U.S.-backed exit poll finds Kenyan president lost
NAIROBI, Kenya – An exit poll carried out on behalf of a U.S. government-backed foundation indicates that Kenyan President Mwai Kibaki was defeated in last month’s disputed election rather than being re-elected as he claims, according to officials with knowledge of the document.
The poll by the Washington-based International Republican Institute – which hasn’t been publicly released – further undermines an election result that many international observers have described as flawed. The outcome has sparked protests and ethnically driven clashes that have killed hundreds.
Opposition leader Raila Odinga led Kibaki by roughly 8 percentage points in the poll, which surveyed voters as they left polling places during the election Dec. 27, according to one senior Western official who has seen the data and requested anonymity because of the sensitivity of the issue.

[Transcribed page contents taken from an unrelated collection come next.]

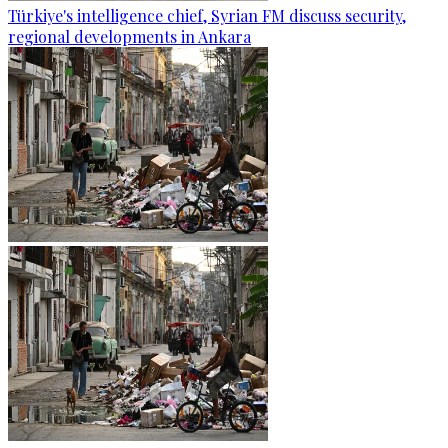
Türkiye's intelligence chief, Syrian FM discuss security,
regional developments in Ankara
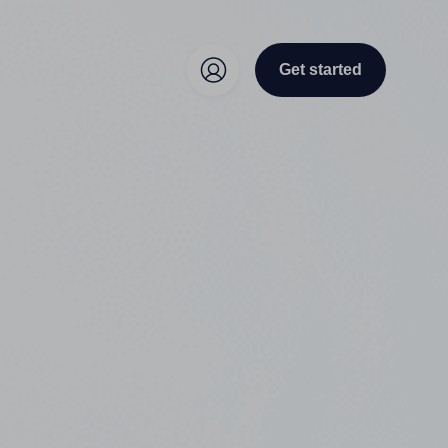
Get started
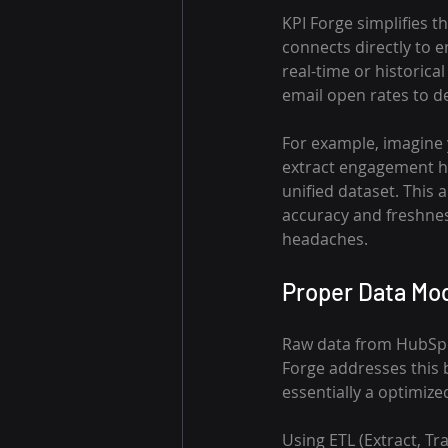
KPI Forge simplifies t
connects directly to 
real-time or historic
email open rates to de
For example, imagine 
extract engagement his
unified dataset. This
accuracy and freshnes
headaches.
Proper Data Mod
Raw data from HubSpot 
Forge addresses this 
essentially a optimize
Using ETL (Extract, Tr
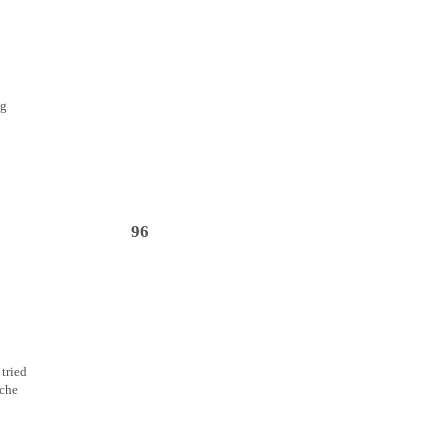
ng
96
 tried
ache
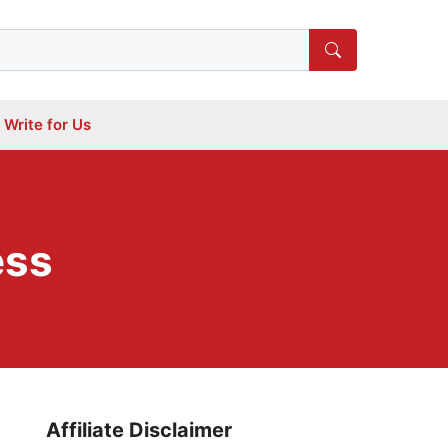
Write for Us
ess
Affiliate Disclaimer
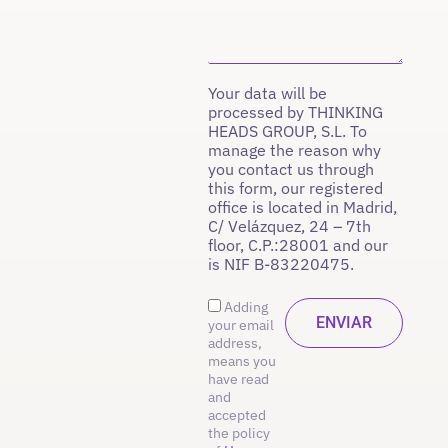
Your data will be
processed by THINKING
HEADS GROUP, S.L. To
manage the reason why
you contact us through
this form, our registered
office is located in Madrid,
C/ Velázquez, 24 – 7th
floor, C.P.:28001 and our
is NIF B-83220475.
Adding
your email
address,
means you
have read
and
accepted
the policy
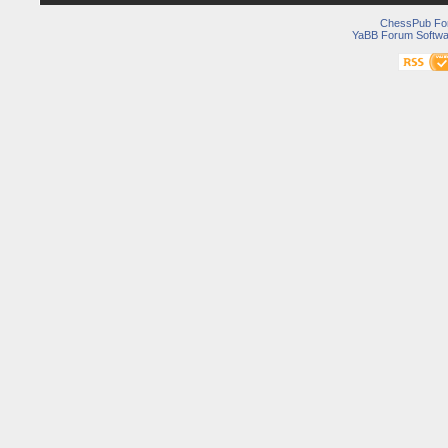
ChessPub Fo
YaBB Forum Softwa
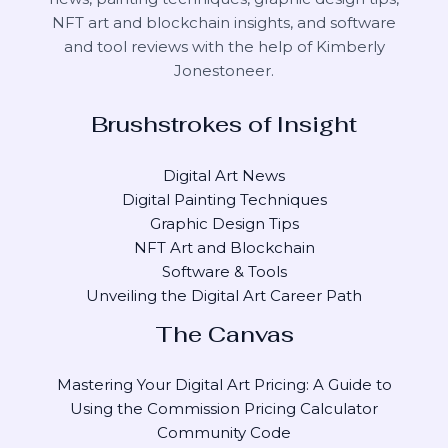
NFT art and blockchain insights, and software
and tool reviews with the help of
Kimberly
Jonestoneer
.
Brushstrokes of Insight
Digital Art News
Digital Painting Techniques
Graphic Design Tips
NFT Art and Blockchain
Software & Tools
Unveiling the Digital Art Career Path
The Canvas
Mastering Your Digital Art Pricing: A Guide to
Using the Commission Pricing Calculator
Community Code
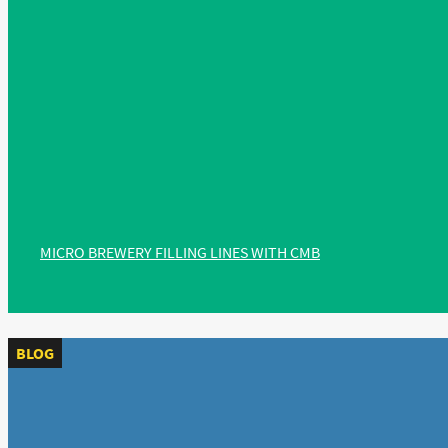
MICRO BREWERY FILLING LINES WITH CMB
BLOG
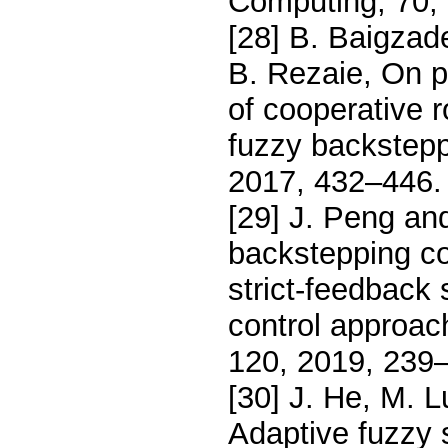
Computing, 70,
[28] B. Baigzad
B. Rezaie, On po
of cooperative 
fuzzy backstepp
2017, 432–446.
[29] J. Peng an
backstepping con
strict-feedback
control approac
120, 2019, 239
[30] J. He, M. 
Adaptive fuzzy s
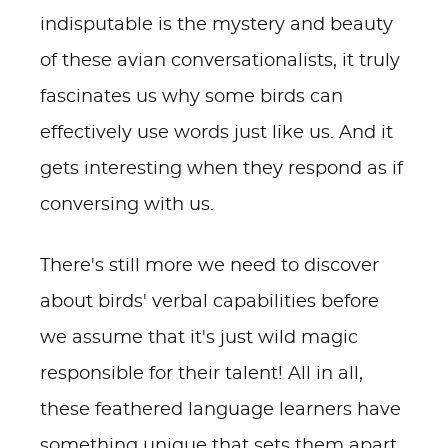
indisputable is the mystery and beauty
of these avian conversationalists, it truly
fascinates us why some birds can
effectively use words just like us. And it
gets interesting when they respond as if
conversing with us.
There's still more we need to discover
about birds' verbal capabilities before
we assume that it's just wild magic
responsible for their talent! All in all,
these feathered language learners have
something unique that sets them apart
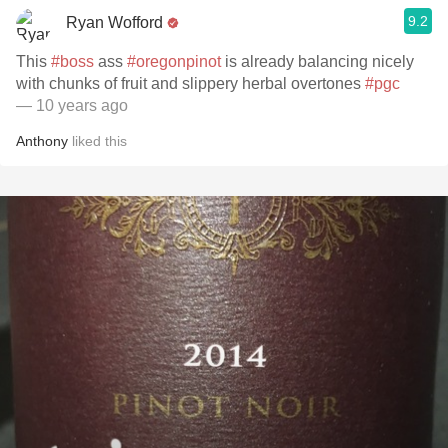
9.2
Ryan Wofford
This
#boss
ass
#oregonpinot
is already balancing nicely
with chunks of fruit and slippery herbal overtones
#pgc
— 10 years ago
Anthony
liked this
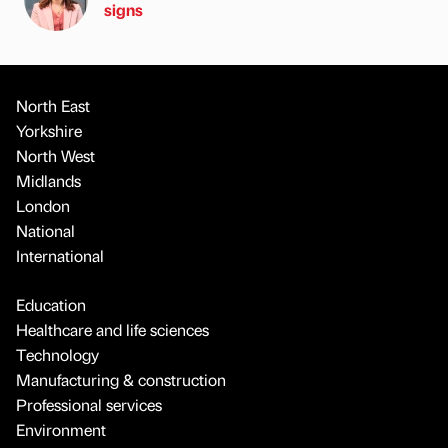
signs
North East
Yorkshire
North West
Midlands
London
National
International
Education
Healthcare and life sciences
Technology
Manufacturing & construction
Professional services
Environment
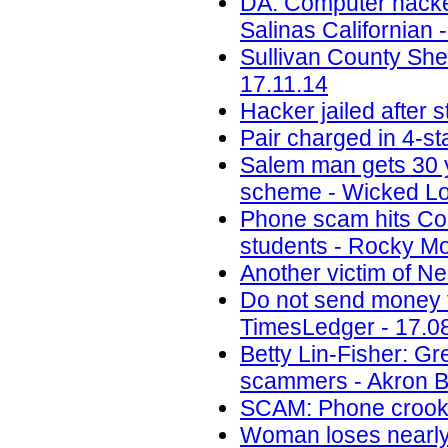
DA: Computer hacke
Salinas Californian 
Sullivan County She
17.11.14
Hacker jailed after
Pair charged in 4-sta
Salem man gets 30 ye
scheme - Wicked Lo
Phone scam hits Colo
students - Rocky Mo
Another victim of N
Do not send money to
TimesLedger - 17.0
Betty Lin-Fisher: G
scammers - Akron B
SCAM: Phone crook 
Woman loses nearly 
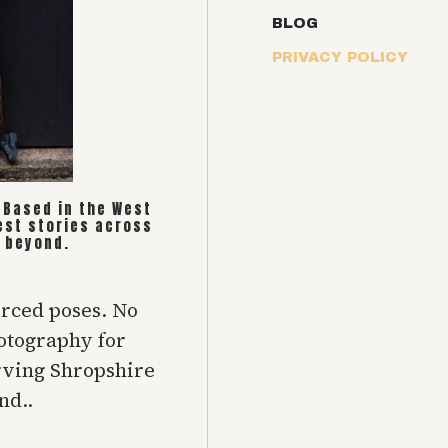
BLOG
PRIVACY POLICY
. Based in the West
est stories across
 beyond.
orced poses. No
hotography for
rving Shropshire
nd..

That’s a sharp departure from the results that Kenyan election officials certified, which gave Kibaki a margin of 231,728 votes over Odinga, about 3 percentage points.
U.S. and European observers have criticized the official results, which came after long, unexplained delays in counting the votes, primarily from Kibaki strongholds. Jendayi Frazer, the assistant secretary of state for African affairs, said over the weekend that there were “serious irregularities in the vote tallying, which made it impossible to determine with certainty the final result.”
The head of the International Republican Institute – a nonpartisan democracy-building organization whose work in Kenya was funded by the U.S. Agency for International Development – said the data weren’t released because of concerns about their validity.
The senior Western official, who reviewed partial results, described them as credible. The survey included a sufficient sample of voters from around the country, and Odinga’s lead was comfortably outside the expected margin of error for a poll of that size, the official said.
“What it tells me is there was an exit poll that had one candidate with a significant lead who, at the end of the day, was not declared the victor. That seems to me to be a little surprising,” the official said.